After the service, several people came up to me and said, "I'm so glad my church was here for her and her family to honor his life. Just like the Prayer Book says, 'Even at the grave, we make our song, Alleluia, alleluia. alleluia!'. Thank you."
Some people do get it.
The greatest joy of funerals is that it grounds me, spiritually, in the rest of the Hospice work I do.
On this All Souls, All Saints weekend, I give thanks for all those souls who have entrusted their dying and their death and funerals to me.
They have been my best professors in pastoral care. They have taught me about the mystical sweet communion of saints and the church's role in it.

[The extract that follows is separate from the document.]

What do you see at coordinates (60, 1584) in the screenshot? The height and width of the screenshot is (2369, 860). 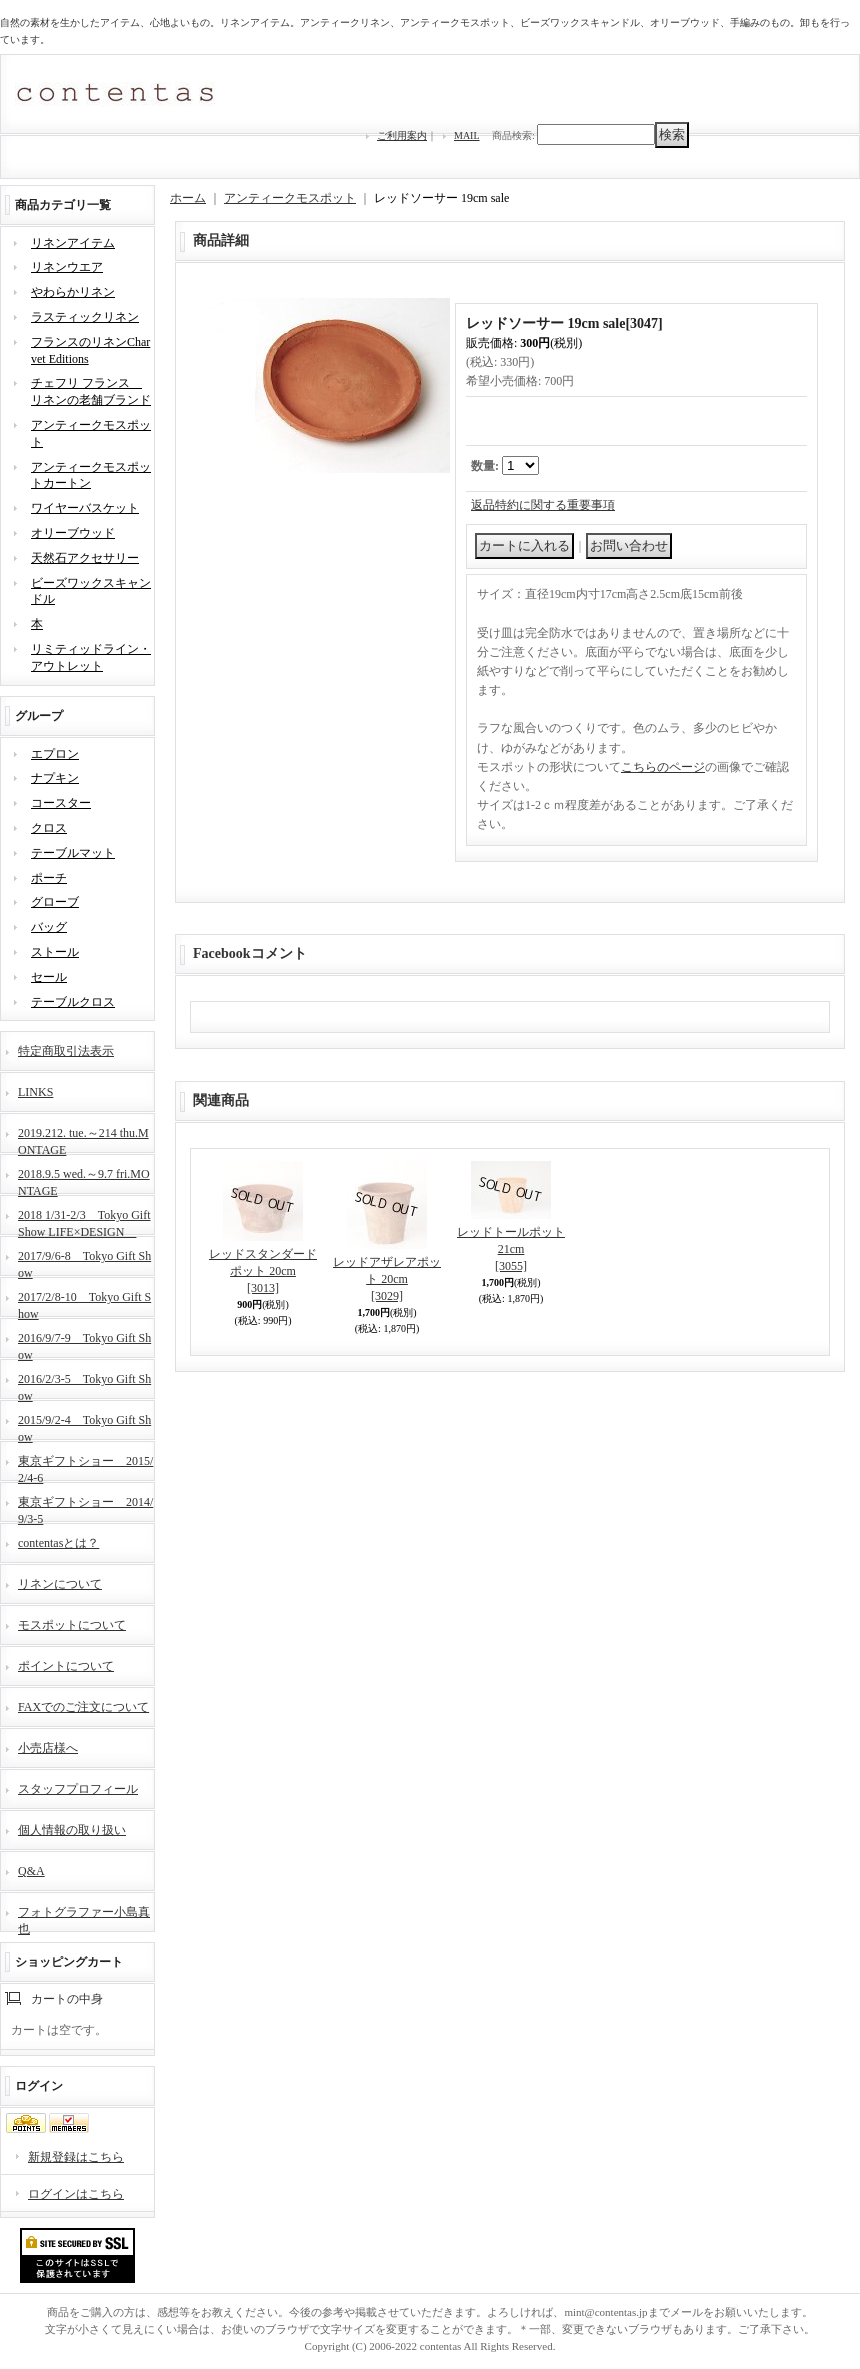 I see `リネンについて` at bounding box center [60, 1584].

Not to control it, but to bless those who come into it in baptism and those who leave with a commendation to God.
And, to be fully present, as well, to those whose path to God has been different from the particular one I follow. There are, in fact, many paths, but one way to God.
The church is there for them, too. Meeting them where they are. Creating a sanctuary - a safe space - where that which is holy and sacred for them. You know, just the way Jesus did.
As Mother Jones famously said, "Pray for the dead and fight like hell for the living."
And, as Nehemiah (8:10) says, "For the Joy of the Lord is my strength."